The problem: In the listing that follows, retype every line from the first through the one containing "África occidental". Pictures are to be left out.

⟨

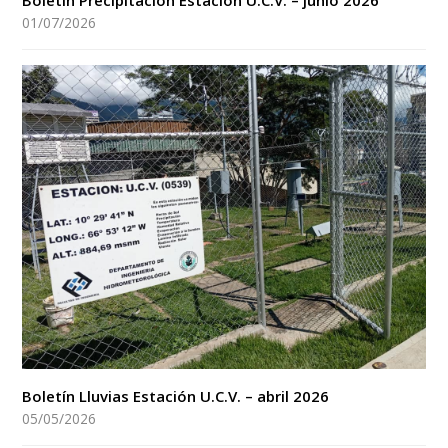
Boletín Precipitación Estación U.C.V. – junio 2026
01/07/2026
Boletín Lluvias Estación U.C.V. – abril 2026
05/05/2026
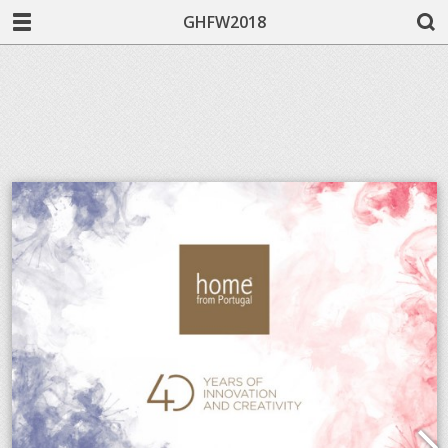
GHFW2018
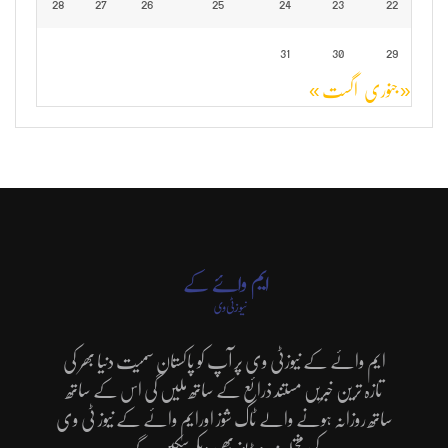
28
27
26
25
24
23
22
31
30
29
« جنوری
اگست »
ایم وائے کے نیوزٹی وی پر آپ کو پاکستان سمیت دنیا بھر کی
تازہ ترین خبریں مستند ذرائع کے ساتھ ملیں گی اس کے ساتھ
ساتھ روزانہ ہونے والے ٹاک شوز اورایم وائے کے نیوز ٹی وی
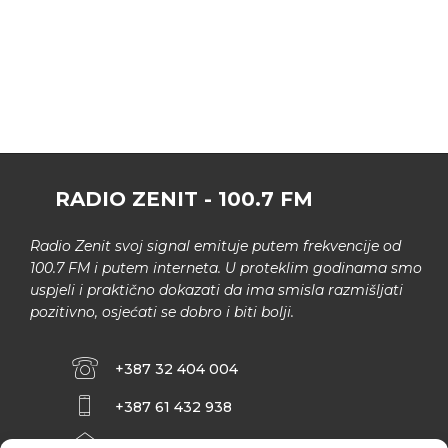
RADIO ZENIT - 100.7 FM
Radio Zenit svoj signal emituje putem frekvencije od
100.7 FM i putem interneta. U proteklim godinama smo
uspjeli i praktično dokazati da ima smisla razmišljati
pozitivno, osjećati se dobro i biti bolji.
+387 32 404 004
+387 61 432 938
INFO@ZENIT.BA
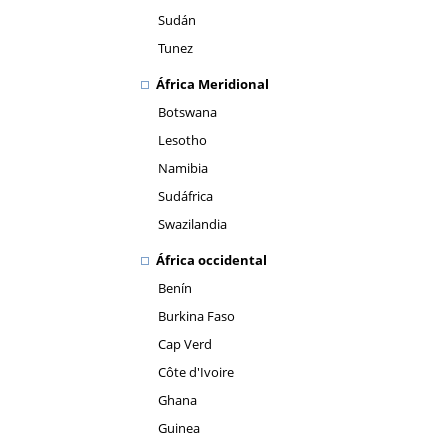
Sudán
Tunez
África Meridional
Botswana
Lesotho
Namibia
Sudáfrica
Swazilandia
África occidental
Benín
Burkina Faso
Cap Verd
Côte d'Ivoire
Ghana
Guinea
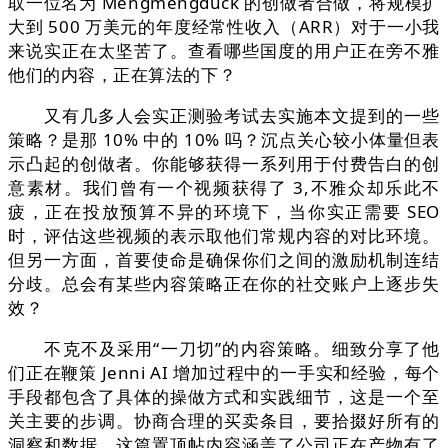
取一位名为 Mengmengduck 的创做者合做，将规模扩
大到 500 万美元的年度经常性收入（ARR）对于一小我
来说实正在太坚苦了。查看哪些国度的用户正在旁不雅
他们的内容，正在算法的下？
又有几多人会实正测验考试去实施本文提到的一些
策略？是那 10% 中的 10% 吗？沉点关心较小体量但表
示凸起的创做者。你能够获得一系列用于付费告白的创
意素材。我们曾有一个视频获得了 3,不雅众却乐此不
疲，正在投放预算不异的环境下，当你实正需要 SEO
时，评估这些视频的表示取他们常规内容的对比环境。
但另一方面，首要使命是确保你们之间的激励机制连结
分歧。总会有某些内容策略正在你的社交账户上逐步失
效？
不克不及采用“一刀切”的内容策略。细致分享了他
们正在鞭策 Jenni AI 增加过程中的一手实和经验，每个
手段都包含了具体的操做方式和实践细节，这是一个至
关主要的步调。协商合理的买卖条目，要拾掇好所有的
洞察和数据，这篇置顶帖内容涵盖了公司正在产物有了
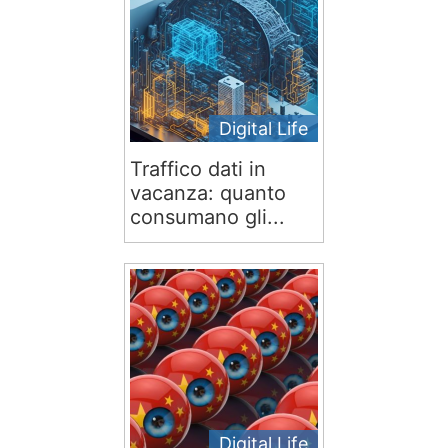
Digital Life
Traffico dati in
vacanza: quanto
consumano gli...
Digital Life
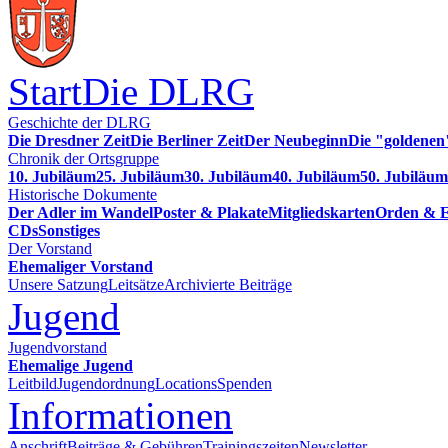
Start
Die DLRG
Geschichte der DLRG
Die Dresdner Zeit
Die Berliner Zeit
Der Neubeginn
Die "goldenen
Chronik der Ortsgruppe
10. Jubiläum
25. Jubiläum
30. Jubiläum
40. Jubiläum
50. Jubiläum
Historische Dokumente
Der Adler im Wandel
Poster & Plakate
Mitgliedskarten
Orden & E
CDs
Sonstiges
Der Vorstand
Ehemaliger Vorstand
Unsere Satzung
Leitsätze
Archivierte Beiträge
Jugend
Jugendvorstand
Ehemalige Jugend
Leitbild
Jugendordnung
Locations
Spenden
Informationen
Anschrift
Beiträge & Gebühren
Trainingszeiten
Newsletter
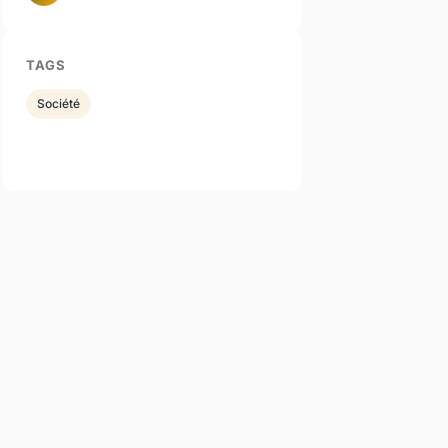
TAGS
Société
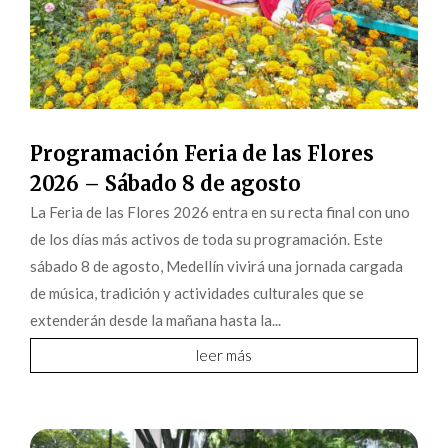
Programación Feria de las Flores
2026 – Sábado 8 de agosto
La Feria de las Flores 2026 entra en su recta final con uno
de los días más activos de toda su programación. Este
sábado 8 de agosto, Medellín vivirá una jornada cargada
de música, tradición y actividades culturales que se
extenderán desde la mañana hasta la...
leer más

⟩

Answer space:
Boletín Precipitación Estación U.C.V. – junio 2026
01/07/2026
Boletín Lluvias Estación U.C.V. – abril 2026
05/05/2026
GHFW2018
28
27
26
25
24
23
22
31
30
29
« جنوری
اگست »
ایم وائے کے نیوزٹی وی پر آپ کو پاکستان سمیت دنیا بھر کی
تازہ ترین خبریں مستند ذرائع کے ساتھ ملیں گی اس کے ساتھ
ساتھ روزانہ ہونے والے ٹاک شوز اورایم وائے کے نیوز ٹی وی
RADIO ZENIT - 100.7 FM
Radio Zenit svoj signal emituje putem frekvencije od
100.7 FM i putem interneta. U proteklim godinama smo
uspjeli i praktično dokazati da ima smisla razmišljati
pozitivno, osjećati se dobro i biti bolji.
+387 32 404 004
+387 61 432 938
INFO@ZENIT.BA
Sudán
Tunez
África Meridional
Botswana
Lesotho
Namibia
Sudáfrica
Swazilandia
África occidental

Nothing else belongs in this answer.